Your answer must be the full listing, repeated word for word.

_Material for this exercise_.
^^^^

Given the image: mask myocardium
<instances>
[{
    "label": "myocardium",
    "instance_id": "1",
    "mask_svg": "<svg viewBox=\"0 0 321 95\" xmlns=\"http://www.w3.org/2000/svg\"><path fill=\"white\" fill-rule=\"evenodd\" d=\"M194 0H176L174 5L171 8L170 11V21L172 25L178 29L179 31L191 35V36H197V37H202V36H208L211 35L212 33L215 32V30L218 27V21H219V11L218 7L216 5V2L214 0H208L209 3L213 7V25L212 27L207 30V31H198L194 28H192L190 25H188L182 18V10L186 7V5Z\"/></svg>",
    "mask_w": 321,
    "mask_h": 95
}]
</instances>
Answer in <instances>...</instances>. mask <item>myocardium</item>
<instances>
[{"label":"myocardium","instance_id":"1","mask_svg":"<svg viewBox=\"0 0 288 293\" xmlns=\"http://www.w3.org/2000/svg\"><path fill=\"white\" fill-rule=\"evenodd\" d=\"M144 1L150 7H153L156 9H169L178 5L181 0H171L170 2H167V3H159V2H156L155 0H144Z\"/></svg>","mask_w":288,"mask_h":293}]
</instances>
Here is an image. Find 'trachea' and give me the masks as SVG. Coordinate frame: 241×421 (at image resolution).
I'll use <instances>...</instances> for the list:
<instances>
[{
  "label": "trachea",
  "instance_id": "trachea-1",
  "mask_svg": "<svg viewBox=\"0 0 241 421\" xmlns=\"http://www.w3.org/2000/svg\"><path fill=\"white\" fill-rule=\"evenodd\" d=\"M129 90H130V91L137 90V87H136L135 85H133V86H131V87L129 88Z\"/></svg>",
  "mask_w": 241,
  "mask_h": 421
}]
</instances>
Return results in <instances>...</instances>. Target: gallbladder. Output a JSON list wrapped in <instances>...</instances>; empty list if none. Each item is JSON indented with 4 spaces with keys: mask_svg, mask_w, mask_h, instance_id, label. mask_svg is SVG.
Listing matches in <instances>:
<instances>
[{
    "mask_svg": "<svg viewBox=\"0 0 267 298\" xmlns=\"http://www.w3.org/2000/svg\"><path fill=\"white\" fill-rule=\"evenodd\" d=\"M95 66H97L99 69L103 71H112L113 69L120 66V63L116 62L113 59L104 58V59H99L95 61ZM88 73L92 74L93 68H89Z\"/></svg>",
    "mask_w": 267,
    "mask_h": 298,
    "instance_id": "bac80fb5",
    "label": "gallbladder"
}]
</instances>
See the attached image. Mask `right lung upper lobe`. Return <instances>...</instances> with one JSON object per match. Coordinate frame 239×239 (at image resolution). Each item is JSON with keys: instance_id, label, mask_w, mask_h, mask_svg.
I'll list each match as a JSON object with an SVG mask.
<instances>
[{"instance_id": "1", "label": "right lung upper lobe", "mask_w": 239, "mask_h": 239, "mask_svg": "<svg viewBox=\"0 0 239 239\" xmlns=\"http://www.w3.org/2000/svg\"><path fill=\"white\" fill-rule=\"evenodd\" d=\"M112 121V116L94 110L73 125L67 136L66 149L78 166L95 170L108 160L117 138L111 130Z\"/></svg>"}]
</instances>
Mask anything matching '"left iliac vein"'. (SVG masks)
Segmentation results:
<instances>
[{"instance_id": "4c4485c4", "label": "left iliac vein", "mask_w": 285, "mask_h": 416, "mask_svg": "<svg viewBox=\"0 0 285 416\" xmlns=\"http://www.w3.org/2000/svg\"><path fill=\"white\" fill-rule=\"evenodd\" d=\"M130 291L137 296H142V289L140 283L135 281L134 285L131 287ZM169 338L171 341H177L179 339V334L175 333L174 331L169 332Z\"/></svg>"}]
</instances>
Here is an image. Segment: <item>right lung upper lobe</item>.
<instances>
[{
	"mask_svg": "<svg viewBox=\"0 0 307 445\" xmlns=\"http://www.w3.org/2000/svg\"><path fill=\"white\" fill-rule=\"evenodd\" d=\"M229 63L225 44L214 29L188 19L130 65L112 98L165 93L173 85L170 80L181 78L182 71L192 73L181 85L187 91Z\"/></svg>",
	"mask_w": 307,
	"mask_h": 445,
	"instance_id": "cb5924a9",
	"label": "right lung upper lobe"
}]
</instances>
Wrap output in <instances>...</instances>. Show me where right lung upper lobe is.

^^^^

_Problem solution_.
Given the image: mask myocardium
<instances>
[{
    "label": "myocardium",
    "instance_id": "1",
    "mask_svg": "<svg viewBox=\"0 0 321 95\" xmlns=\"http://www.w3.org/2000/svg\"><path fill=\"white\" fill-rule=\"evenodd\" d=\"M194 0H176L174 5L171 8L170 11V21L172 25L178 29L179 31L191 35V36H197V37H202V36H208L211 35L212 33L215 32V30L218 27V21H219V11L218 7L216 5V2L214 0H208L209 3L213 7V25L212 27L207 30V31H198L194 28H192L190 25H188L182 18V10L186 7V5Z\"/></svg>",
    "mask_w": 321,
    "mask_h": 95
}]
</instances>
Answer in <instances>...</instances>. mask <item>myocardium</item>
<instances>
[{"label":"myocardium","instance_id":"1","mask_svg":"<svg viewBox=\"0 0 288 293\" xmlns=\"http://www.w3.org/2000/svg\"><path fill=\"white\" fill-rule=\"evenodd\" d=\"M144 1L150 7H153L156 9H169L178 5L181 0H171L170 2H167V3H159V2H156L155 0H144Z\"/></svg>","mask_w":288,"mask_h":293}]
</instances>
Here is an image. Find 'trachea' and give me the masks as SVG. Coordinate frame: 241×421 (at image resolution).
I'll use <instances>...</instances> for the list:
<instances>
[{
  "label": "trachea",
  "instance_id": "trachea-1",
  "mask_svg": "<svg viewBox=\"0 0 241 421\" xmlns=\"http://www.w3.org/2000/svg\"><path fill=\"white\" fill-rule=\"evenodd\" d=\"M129 90H130V91L137 90V87H136L135 85H133V86H131V87L129 88Z\"/></svg>",
  "mask_w": 241,
  "mask_h": 421
}]
</instances>
Return results in <instances>...</instances>. Target: gallbladder. Output a JSON list wrapped in <instances>...</instances>; empty list if none. Each item is JSON indented with 4 spaces with keys: mask_svg, mask_w, mask_h, instance_id, label. mask_svg is SVG.
Listing matches in <instances>:
<instances>
[{
    "mask_svg": "<svg viewBox=\"0 0 267 298\" xmlns=\"http://www.w3.org/2000/svg\"><path fill=\"white\" fill-rule=\"evenodd\" d=\"M95 66H97L99 69L103 71H112L113 69L120 66V63L116 62L113 59L104 58V59H99L95 61ZM88 73L92 74L93 68H89Z\"/></svg>",
    "mask_w": 267,
    "mask_h": 298,
    "instance_id": "bac80fb5",
    "label": "gallbladder"
}]
</instances>
See the attached image. Mask `right lung upper lobe`. Return <instances>...</instances> with one JSON object per match. Coordinate frame 239×239 (at image resolution). Each item is JSON with keys: instance_id, label, mask_w, mask_h, mask_svg.
I'll list each match as a JSON object with an SVG mask.
<instances>
[{"instance_id": "1", "label": "right lung upper lobe", "mask_w": 239, "mask_h": 239, "mask_svg": "<svg viewBox=\"0 0 239 239\" xmlns=\"http://www.w3.org/2000/svg\"><path fill=\"white\" fill-rule=\"evenodd\" d=\"M112 121V116L94 110L73 125L67 136L66 149L78 166L95 170L108 160L117 138L111 130Z\"/></svg>"}]
</instances>
Mask anything matching '"left iliac vein"'. (SVG masks)
Segmentation results:
<instances>
[{"instance_id": "4c4485c4", "label": "left iliac vein", "mask_w": 285, "mask_h": 416, "mask_svg": "<svg viewBox=\"0 0 285 416\" xmlns=\"http://www.w3.org/2000/svg\"><path fill=\"white\" fill-rule=\"evenodd\" d=\"M130 291L137 296H142V289L140 283L135 281L134 285L131 287ZM169 338L171 341H177L179 339V334L175 333L174 331L169 332Z\"/></svg>"}]
</instances>
Here is an image. Segment: <item>right lung upper lobe</item>.
<instances>
[{
	"mask_svg": "<svg viewBox=\"0 0 307 445\" xmlns=\"http://www.w3.org/2000/svg\"><path fill=\"white\" fill-rule=\"evenodd\" d=\"M229 63L225 44L214 29L188 19L130 65L112 98L165 93L173 85L170 80L181 78L182 71L192 73L181 85L187 91Z\"/></svg>",
	"mask_w": 307,
	"mask_h": 445,
	"instance_id": "cb5924a9",
	"label": "right lung upper lobe"
}]
</instances>
Wrap output in <instances>...</instances>. Show me where right lung upper lobe is.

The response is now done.